The large intestine’s functions are movement, absorption, and elimination. Movement in the large intestine consists mainly of segmental contractions, like those in the small intestine, to allow enough time for the absorption of water and electrolytes. In addition, peristaltic contractions are triggered by colonic distention to move the contents toward the rectum, where the material is stored until the urge to defecate occurs. Absorption of water and some electrolytes occurs in the large intestine to reduce the fluid volume of the chyme. This process creates a more solid material, the feces, for elimination.

Patient History

Collect data about the patient’s age, gender, and culture. This information can be helpful in assessing who is likely to have particular GI system disorders. For instance, older adults are more at risk for stomach cancer than are younger adults. Younger adults are more at risk for inflammatory bowel disease (IBD). The exact reasons for these differences continue to be studied.

Question the patient about previous GI disorders or abdominal surgeries. Ask about prescription medications being taken, including how much, when the drugs are taken, and why they have been prescribed. Inquire if the patient takes over-the-counter (OTC) drugs, herbs, and/or supplements. In particular, ask whether aspirin, NSAIDs (e.g., ibuprofen), laxatives, herbal preparations, or enemas are routinely taken. Large amounts of aspirin or NSAIDs can predispose the patient to peptic ulcer disease and GI bleeding. Long-term use of laxatives or enemas can cause dependence and result in constipation and electrolyte imbalance. Some herbal preparations, especially ayurvedic herbs, can affect appetite, absorption, and elimination. Determine if the patient smokes or has ever smoked cigarettes, cigars, or pipes. Smoking is a major risk factor for most GI cancers. Chewing tobacco is a major cause of oral cancer.

Finally, investigate the patient’s travel history. Ask whether he or she has traveled outside of the country recently. This information may provide clues about the cause of symptoms like diarrhea.

Nutrition History

A nutrition history is important when assessing GI system function. Many conditions manifest themselves as a result of alterations in intake and absorption of nutrients. The purpose of a nutritional assessment is to gather information about how well the patient’s nutritional needs are being met. Inquire about any special diet and whether there are any known food allergies. Ask the patient to describe the usual foods that are eaten daily and the times that meals are taken.
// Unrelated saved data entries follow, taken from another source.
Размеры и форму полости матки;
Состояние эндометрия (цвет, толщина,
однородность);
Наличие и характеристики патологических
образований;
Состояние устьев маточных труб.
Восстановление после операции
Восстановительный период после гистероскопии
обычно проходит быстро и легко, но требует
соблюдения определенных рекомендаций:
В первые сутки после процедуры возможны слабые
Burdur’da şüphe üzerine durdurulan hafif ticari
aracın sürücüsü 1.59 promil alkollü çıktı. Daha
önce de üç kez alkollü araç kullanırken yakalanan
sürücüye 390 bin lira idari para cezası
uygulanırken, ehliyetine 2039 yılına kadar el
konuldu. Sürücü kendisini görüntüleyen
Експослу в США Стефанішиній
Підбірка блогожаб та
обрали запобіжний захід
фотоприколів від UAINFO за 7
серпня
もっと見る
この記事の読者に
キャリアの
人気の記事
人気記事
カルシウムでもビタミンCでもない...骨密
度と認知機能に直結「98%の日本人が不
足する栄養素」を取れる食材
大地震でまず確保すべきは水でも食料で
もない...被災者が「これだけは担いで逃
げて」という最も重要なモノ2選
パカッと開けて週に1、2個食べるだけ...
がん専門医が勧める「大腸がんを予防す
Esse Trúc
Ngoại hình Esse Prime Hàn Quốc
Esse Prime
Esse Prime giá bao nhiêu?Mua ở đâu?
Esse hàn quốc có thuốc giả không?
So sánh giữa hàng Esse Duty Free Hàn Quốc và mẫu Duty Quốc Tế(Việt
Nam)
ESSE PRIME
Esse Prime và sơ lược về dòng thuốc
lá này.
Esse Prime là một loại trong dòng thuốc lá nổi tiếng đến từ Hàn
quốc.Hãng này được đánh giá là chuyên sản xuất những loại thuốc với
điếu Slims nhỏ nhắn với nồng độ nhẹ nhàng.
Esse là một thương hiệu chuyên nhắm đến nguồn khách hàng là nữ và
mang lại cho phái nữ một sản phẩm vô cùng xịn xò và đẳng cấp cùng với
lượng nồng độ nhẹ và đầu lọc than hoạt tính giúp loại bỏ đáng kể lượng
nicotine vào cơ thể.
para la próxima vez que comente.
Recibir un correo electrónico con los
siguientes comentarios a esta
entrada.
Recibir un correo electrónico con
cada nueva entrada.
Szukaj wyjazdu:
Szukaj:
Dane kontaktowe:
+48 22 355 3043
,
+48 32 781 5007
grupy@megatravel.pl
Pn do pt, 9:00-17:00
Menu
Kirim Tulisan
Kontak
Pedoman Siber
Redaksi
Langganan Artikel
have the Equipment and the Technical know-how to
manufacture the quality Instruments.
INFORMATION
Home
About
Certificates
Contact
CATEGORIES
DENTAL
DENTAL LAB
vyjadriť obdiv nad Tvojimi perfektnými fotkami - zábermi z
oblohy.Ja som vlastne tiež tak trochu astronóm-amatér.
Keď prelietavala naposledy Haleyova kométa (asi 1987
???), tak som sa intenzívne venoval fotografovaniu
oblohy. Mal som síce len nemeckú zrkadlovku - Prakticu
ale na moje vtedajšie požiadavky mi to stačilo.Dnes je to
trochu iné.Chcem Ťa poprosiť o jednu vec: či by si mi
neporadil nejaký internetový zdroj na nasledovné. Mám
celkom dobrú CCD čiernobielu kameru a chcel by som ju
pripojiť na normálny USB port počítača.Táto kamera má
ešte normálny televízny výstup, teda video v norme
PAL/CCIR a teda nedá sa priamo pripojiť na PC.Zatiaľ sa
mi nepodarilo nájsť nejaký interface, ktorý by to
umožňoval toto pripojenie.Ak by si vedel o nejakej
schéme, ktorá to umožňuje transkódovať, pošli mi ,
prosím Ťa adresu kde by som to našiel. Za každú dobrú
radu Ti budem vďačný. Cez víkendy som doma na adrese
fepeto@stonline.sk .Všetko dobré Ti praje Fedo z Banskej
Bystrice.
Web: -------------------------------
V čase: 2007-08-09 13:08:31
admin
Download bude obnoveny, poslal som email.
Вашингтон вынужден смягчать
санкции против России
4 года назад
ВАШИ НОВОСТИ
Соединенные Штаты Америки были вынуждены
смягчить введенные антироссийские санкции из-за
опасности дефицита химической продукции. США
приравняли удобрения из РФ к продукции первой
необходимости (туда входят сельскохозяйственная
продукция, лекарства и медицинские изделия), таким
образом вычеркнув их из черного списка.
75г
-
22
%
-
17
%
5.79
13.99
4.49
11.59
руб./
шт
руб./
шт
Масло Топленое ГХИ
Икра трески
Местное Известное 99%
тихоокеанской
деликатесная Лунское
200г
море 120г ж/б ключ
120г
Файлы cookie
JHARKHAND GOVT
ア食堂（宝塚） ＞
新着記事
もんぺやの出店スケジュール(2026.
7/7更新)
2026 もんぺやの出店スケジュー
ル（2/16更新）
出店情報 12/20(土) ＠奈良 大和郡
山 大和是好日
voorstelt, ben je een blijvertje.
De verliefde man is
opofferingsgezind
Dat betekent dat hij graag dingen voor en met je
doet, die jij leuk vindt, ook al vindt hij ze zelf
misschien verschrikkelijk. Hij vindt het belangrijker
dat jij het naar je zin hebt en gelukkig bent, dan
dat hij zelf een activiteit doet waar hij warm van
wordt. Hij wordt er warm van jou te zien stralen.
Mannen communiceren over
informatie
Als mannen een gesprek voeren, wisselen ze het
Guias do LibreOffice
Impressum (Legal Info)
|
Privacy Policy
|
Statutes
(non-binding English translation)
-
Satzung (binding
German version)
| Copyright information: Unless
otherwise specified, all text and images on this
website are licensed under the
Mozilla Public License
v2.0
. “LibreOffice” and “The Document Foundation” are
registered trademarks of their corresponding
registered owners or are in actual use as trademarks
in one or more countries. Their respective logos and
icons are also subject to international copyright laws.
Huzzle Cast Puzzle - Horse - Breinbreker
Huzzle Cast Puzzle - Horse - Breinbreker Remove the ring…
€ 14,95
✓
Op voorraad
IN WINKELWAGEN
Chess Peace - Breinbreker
Health problems can also affect nutritional intake, so explore any changes that have occurred in eating habits as a result of illness. Anorexia (loss of appetite for food) can occur with GI disease. Assess changes in taste and any difficulty or pain with swallowing (dysphagia) that could be associated with esophageal disorders. Also ask if abdominal pain or discomfort occurs with eating and whether the patient has experienced any nausea, vomiting, or dyspepsia (indigestion or heartburn). Unknown food allergies often cause these symptoms. Inquire about any unintentional weight loss, because some cancers of the GI tract may present in this manner. Assess for alcohol and caffeine consumption, because both substances are associated with many GI disorders, such as gastritis and peptic ulcer disease.

The patient’s socioeconomic status may have a profound impact on his or her nutritional status. For example, people who have limited budgets, such as some older adults or the unemployed, may not be able to purchase foods required for a balanced diet. In addition, they may substitute less expensive and perhaps less effective OTC medications or herbs for prescription drugs. Necessary medical care may be delayed, and patients may not seek health care until conditions are well advanced.

Family History and Genetic Risk

Current Health Problems

Abdominal pain is often vague and difficult to evaluate. Ask the patient to describe the type of pain, such as burning, gnawing, or stabbing. The location of the pain can be determined by asking him or her to point to the involved site. Ask about the relationship of food intake to the onset or worsening of pain. For example, a high-fat meal may cause gallbladder pain.